Carlo mi confortò: "Avrai mangiato pesante, come sempre, quando sei sola".
Sola.
Ero stata sola tutta la notte.
Un incubo.
Era finito tutto, il sangue stava riprendendo ad irrorare il mio corpo, sentivo un benessere crescente.
"Ma per cena, avevi preparato un'oca?" chiese Carlo.
"Cosa?"
"Continuavi a ripetere questa parola, mentre rinvenivi".
Non seppi cosa dire, sentii il battito cardiaco aumentare, la porta della stanza si aprì cigolando.
Era entrata un'infermiera, stava sussurrando qualcosa a mio marito.

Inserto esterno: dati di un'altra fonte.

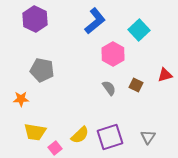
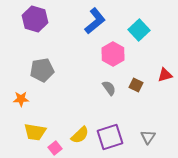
purple hexagon: rotated 10 degrees counterclockwise
gray pentagon: rotated 20 degrees counterclockwise
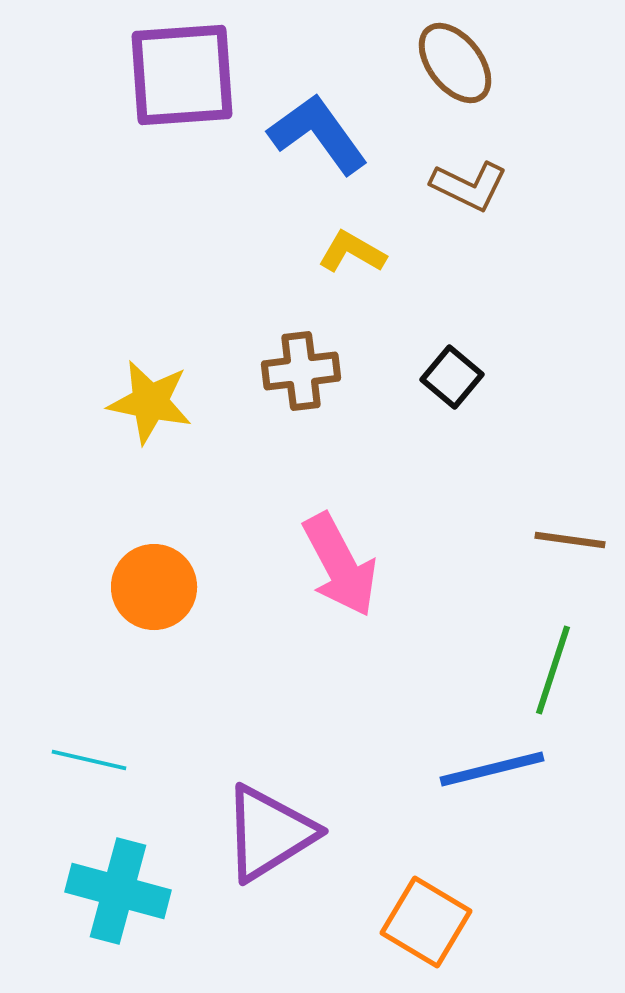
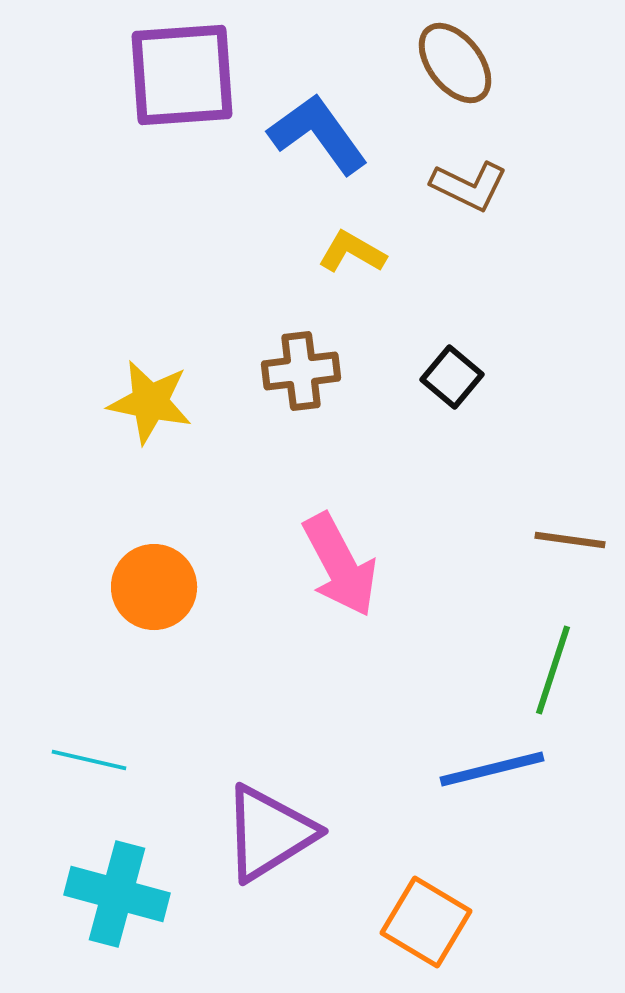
cyan cross: moved 1 px left, 3 px down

Lui aggrottò la fronte, si fece serio: "Ma dice sul serio?"
"Sì signor Baldi, gli esami non lasciano spazio a dubbi"
"Cosa succede?" chiesi.
Carlo si girò, il suo stupore si tramutò in un felice sorriso.
"Amore, sei incinta!"
L'infermiera aveva con sé una cartella verde, iniziò ad aprirla lentamente.
"Incinta?" chiesi. "Ma quando...?"
L'infermiera estrasse un documento rigido.
"Stando all'esame che le abbiamo fatto durante la Tac del corpo, risulta incinta di tre mesi, signora"
"La Tac? Tre mesi???"
"Temevamo avesse avuto un'ischemia all'aorta, e dalla Tac è risultata essere incinta.
Ci spiace, non avevamo notato la pancia, nel senso, non ha una pancia, ci spiace per la Tac"
"Amore stai tranquilla, è tutto a posto. Sei svenuta perché sei incinta"
Tutto tornava.
Sì.
Era tutto normale.
L'infermiera estrasse un secondo documento.
"Vuole vederlo? Abbiamo fatto questa veloce ecografia"
Carlo annuì, in me iniziò uno strano batticuore, identico a quando la sera prima, avrei dovuto accendere o no la luce.
Guardare o no?
Guardai.
Il feto ero ancora piccolo, aveva solo tre mesi.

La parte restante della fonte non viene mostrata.